- [WHAT THE EXERCISE ASKS]:
For the entries that follow, give the number of lines holding the string "Information" and nothing more.

### MATERIALS PROVIDED

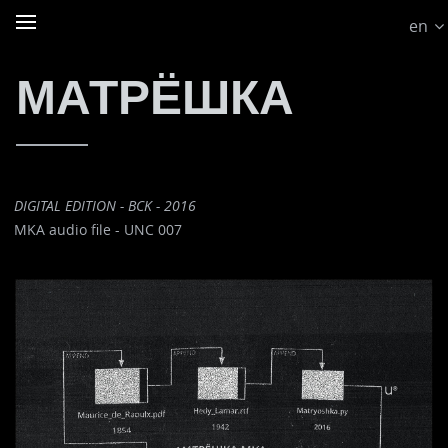
en
МАТРЁШКА
DIGITAL EDITION - BCK - 2016
MKA audio file - UNC 007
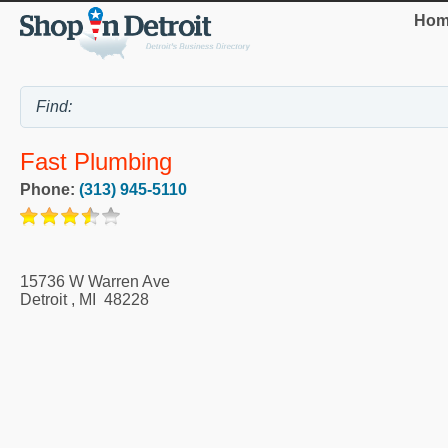
Hom
Fast Plumbing
Phone:
(313) 945-5110
15736 W Warren Ave
Detroit
,
MI
48228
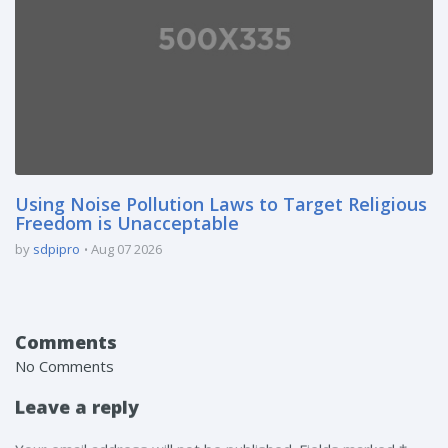
Using Noise Pollution Laws to Target Religious
Freedom is Unacceptable
by
sdpipro
Aug 07 2026
Comments
No Comments
Leave a reply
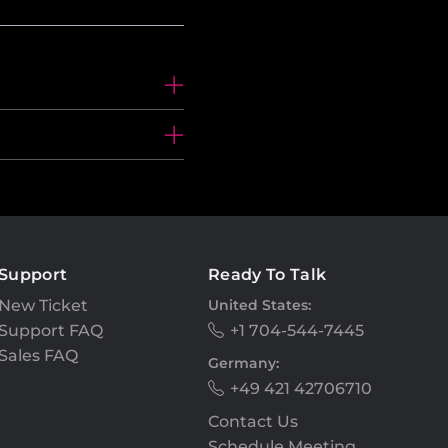
Support
Ready To Talk
New Ticket
United States:
Support FAQ
+1 704-544-7445
Sales FAQ
Germany:
+49 421 42706710
Contact Us
Schedule Meeting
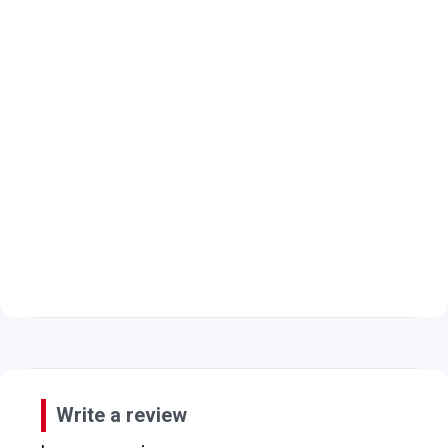
Write a review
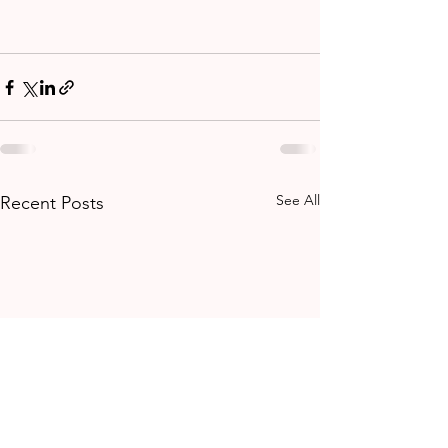
See All
Recent Posts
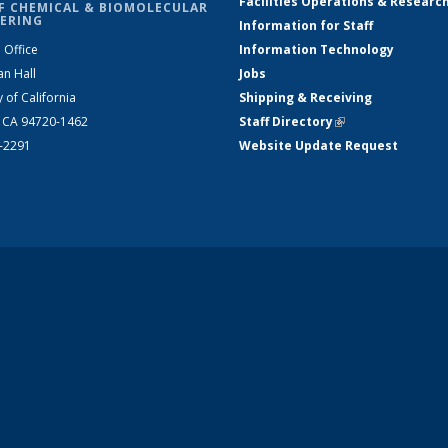
Facilities Operations & Researc
F CHEMICAL & BIOMOLECULAR
ERING
Information for Staff
 Office
Information Technology
an Hall
Jobs
y of California
Shipping & Receiving
, CA 94720-1462
Staff Directory
(link is external)
2-2291
Website Update Request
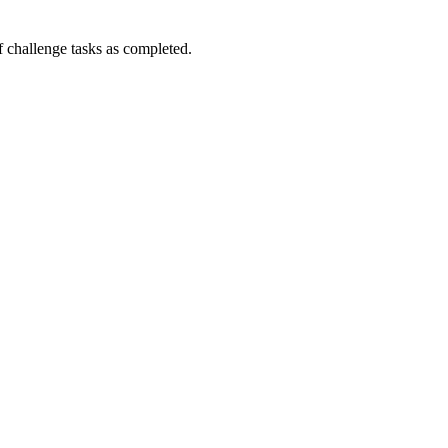
challenge tasks as completed.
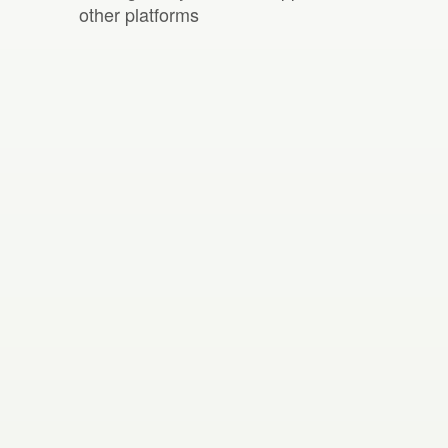
other platforms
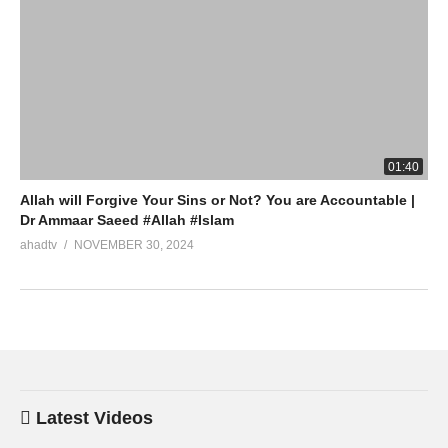
01:40
Allah will Forgive Your Sins or Not? You are Accountable |
Dr Ammaar Saeed #Allah #Islam
ahadtv
NOVEMBER 30, 2024
Latest Videos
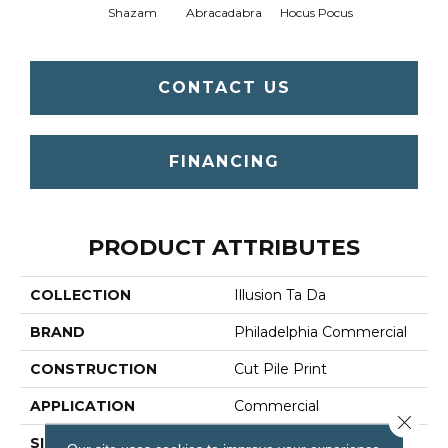
Shazam
Abracadabra
Hocus Pocus
CONTACT US
FINANCING
PRODUCT ATTRIBUTES
COLLECTION
Illusion Ta Da
BRAND
Philadelphia Commercial
CONSTRUCTION
Cut Pile Print
APPLICATION
Commercial
Close 
SIZE
12 Ft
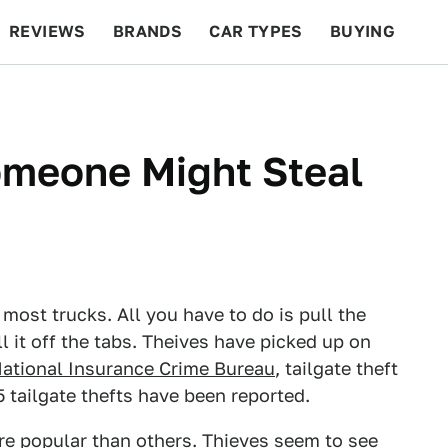
REVIEWS
BRANDS
CAR TYPES
BUYING
BEYOND CARS
RACING
QOTD
FEATURES
omeone Might Steal
 most trucks. All you have to do is pull the
l it off the tabs. Theives have picked up on
ational Insurance Crime Bureau
, tailgate theft
5 tailgate thefts have been reported.
re popular than others. Thieves seem to see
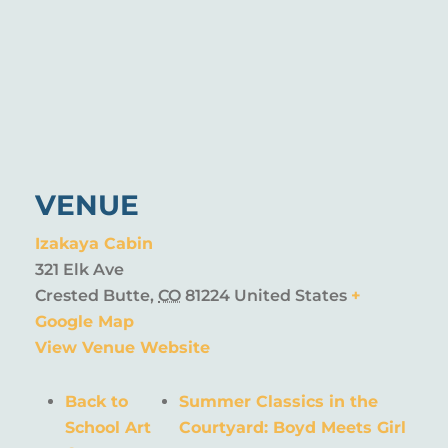
VENUE
Izakaya Cabin
321 Elk Ave
Crested Butte
,
CO
81224
United States
+
Google Map
View Venue Website
Back to
Summer Classics in the
School Art
Courtyard: Boyd Meets Girl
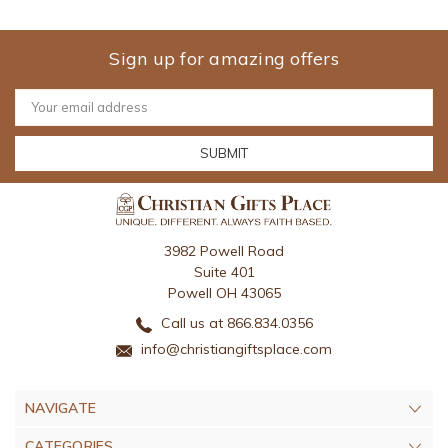
Sign up for amazing offers
Email
Address
3982 Powell Road
Suite 401
Powell OH 43065
Call us at 866.834.0356
info@christiangiftsplace.com
NAVIGATE
CATEGORIES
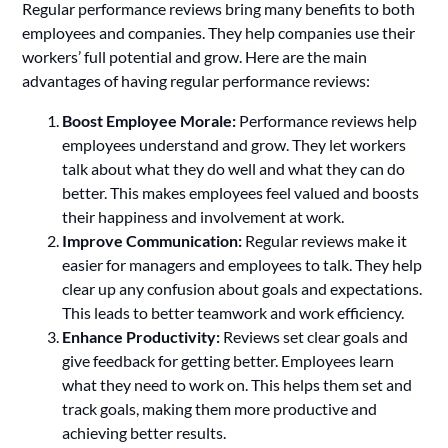
Regular performance reviews bring many benefits to both
employees and companies. They help companies use their
workers’ full potential and grow. Here are the main
advantages of having regular performance reviews:
Boost Employee Morale:
Performance reviews help
employees understand and grow. They let workers
talk about what they do well and what they can do
better. This makes employees feel valued and boosts
their happiness and involvement at work.
Improve Communication:
Regular reviews make it
easier for managers and employees to talk. They help
clear up any confusion about goals and expectations.
This leads to better teamwork and work efficiency.
Enhance Productivity:
Reviews set clear goals and
give feedback for getting better. Employees learn
what they need to work on. This helps them set and
track goals, making them more productive and
achieving better results.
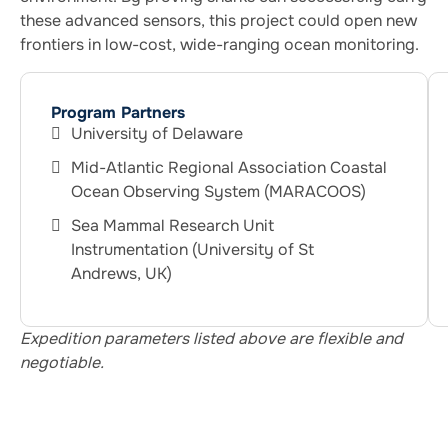
these advanced sensors, this project could open new
frontiers in low-cost, wide-ranging ocean monitoring.
Program Partners
University of Delaware
Mid-Atlantic Regional Association Coastal
Ocean Observing System (MARACOOS)
Sea Mammal Research Unit
Instrumentation (University of St
Andrews, UK)
Expedition parameters listed above are flexible and
negotiable.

######

- [SOLUTION FOR THIS PROBLEM]:
2